(DIRECTIONS FOR THIS TASK): Each line with the string "הדרוש" is to be copied from the records below.

───

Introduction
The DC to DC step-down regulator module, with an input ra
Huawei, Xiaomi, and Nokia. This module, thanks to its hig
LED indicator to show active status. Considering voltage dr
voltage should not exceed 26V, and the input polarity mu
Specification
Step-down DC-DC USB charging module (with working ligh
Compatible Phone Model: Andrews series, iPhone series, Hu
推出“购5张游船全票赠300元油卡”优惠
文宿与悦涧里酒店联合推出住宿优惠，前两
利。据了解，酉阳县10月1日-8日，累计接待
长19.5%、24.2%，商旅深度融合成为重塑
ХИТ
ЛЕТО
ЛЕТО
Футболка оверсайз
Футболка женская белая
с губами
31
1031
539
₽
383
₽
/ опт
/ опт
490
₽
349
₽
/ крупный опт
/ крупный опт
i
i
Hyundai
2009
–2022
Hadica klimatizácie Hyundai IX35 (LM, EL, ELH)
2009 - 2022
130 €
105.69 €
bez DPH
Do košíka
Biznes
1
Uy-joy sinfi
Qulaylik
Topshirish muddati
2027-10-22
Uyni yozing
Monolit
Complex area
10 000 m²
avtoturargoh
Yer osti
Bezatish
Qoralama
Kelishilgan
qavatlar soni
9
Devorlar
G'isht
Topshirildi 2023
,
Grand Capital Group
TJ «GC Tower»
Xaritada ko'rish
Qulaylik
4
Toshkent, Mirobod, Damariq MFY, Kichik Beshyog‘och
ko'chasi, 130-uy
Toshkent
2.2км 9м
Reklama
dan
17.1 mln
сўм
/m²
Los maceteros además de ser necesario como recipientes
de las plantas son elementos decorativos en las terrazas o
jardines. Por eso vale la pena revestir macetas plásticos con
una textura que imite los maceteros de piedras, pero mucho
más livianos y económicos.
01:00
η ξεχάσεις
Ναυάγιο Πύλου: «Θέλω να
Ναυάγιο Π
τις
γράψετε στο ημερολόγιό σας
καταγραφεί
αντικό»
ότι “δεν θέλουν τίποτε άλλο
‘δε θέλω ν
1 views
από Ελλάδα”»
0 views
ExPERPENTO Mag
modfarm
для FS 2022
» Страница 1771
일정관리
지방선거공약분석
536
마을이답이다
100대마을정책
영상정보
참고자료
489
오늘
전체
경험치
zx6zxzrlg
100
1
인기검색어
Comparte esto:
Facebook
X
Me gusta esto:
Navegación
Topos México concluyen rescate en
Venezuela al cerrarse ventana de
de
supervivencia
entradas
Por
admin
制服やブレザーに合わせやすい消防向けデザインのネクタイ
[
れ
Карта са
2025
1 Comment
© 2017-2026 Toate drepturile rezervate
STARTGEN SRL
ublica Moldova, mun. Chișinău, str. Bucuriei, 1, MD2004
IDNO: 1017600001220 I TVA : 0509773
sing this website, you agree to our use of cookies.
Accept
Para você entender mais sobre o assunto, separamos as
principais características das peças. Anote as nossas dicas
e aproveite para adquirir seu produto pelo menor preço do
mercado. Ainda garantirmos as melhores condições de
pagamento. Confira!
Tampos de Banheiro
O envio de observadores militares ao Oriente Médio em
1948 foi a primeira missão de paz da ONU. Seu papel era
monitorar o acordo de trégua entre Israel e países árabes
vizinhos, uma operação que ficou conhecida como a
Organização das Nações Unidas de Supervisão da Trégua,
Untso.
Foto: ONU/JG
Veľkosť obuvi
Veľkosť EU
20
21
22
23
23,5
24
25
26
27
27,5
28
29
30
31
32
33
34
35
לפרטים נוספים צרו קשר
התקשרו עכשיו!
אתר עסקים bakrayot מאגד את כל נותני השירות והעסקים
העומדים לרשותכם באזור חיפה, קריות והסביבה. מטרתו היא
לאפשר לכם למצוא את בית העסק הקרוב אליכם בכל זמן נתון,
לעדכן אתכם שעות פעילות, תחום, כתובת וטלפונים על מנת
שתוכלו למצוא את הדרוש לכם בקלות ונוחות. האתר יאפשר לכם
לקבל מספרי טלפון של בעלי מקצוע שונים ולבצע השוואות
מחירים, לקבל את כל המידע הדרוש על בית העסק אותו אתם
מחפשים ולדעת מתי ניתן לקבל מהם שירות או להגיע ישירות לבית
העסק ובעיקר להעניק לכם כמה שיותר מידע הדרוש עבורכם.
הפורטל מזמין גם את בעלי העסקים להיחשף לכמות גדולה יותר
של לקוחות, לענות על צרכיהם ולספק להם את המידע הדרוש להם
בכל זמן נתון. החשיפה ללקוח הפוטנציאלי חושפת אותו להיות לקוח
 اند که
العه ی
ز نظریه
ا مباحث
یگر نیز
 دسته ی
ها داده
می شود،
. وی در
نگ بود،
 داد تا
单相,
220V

───

(PROBLEM SOLUTION):
שתוכלו למצוא את הדרוש לכם בקלות ונוחות. האתר יאפשר לכם
מחירים, לקבל את כל המידע הדרוש על בית העסק אותו אתם
העסק ובעיקר להעניק לכם כמה שיותר מידע הדרוש עבורכם.
של לקוחות, לענות על צרכיהם ולספק להם את המידע הדרוש להם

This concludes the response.